Items from a data source:
-=-=-
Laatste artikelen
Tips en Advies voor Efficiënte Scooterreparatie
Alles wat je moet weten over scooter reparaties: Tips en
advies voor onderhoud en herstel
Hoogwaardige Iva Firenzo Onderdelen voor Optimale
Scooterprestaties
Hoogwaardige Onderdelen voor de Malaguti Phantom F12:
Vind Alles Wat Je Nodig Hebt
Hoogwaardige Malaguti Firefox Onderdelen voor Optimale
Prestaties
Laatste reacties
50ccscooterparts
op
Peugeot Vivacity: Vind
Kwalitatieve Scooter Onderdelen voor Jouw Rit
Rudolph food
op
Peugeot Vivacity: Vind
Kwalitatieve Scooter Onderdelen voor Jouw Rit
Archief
-=-=-
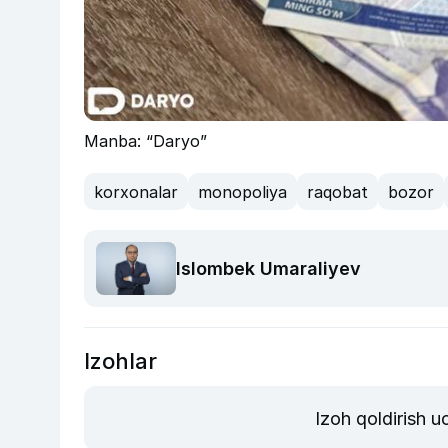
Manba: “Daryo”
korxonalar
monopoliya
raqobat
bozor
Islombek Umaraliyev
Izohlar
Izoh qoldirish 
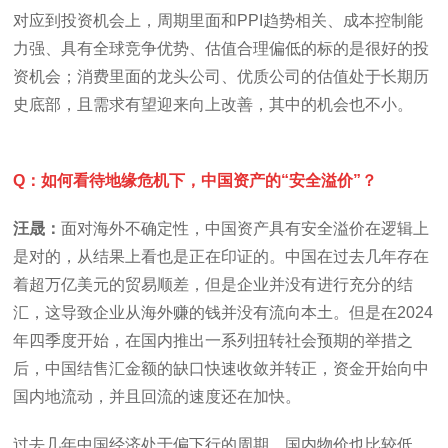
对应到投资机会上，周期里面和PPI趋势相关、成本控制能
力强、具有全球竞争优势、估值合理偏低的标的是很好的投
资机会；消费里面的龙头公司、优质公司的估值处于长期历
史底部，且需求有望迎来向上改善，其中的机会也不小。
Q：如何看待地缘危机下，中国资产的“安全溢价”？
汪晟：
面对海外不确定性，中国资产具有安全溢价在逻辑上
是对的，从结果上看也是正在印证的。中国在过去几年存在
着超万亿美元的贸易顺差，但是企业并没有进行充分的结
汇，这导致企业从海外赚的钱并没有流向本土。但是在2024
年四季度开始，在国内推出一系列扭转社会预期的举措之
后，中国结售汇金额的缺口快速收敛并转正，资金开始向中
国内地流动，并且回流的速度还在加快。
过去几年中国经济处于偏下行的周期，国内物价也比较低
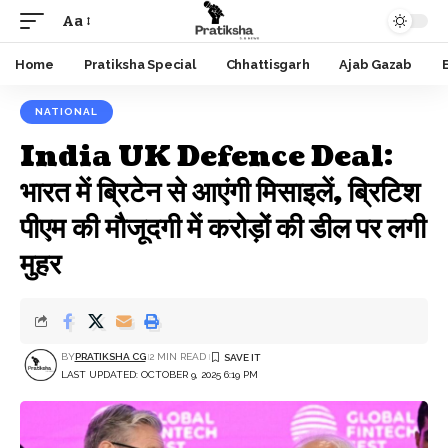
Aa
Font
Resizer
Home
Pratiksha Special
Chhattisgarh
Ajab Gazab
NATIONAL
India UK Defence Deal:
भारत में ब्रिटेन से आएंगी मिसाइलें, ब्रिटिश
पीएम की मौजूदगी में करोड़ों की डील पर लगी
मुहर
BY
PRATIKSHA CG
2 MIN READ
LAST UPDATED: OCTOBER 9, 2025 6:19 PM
-=-=-
From the records above, copy each line in which the string "Malaguti" occurs.

= Answer =
Hoogwaardige Onderdelen voor de Malaguti Phantom F12:
Hoogwaardige Malaguti Firefox Onderdelen voor Optimale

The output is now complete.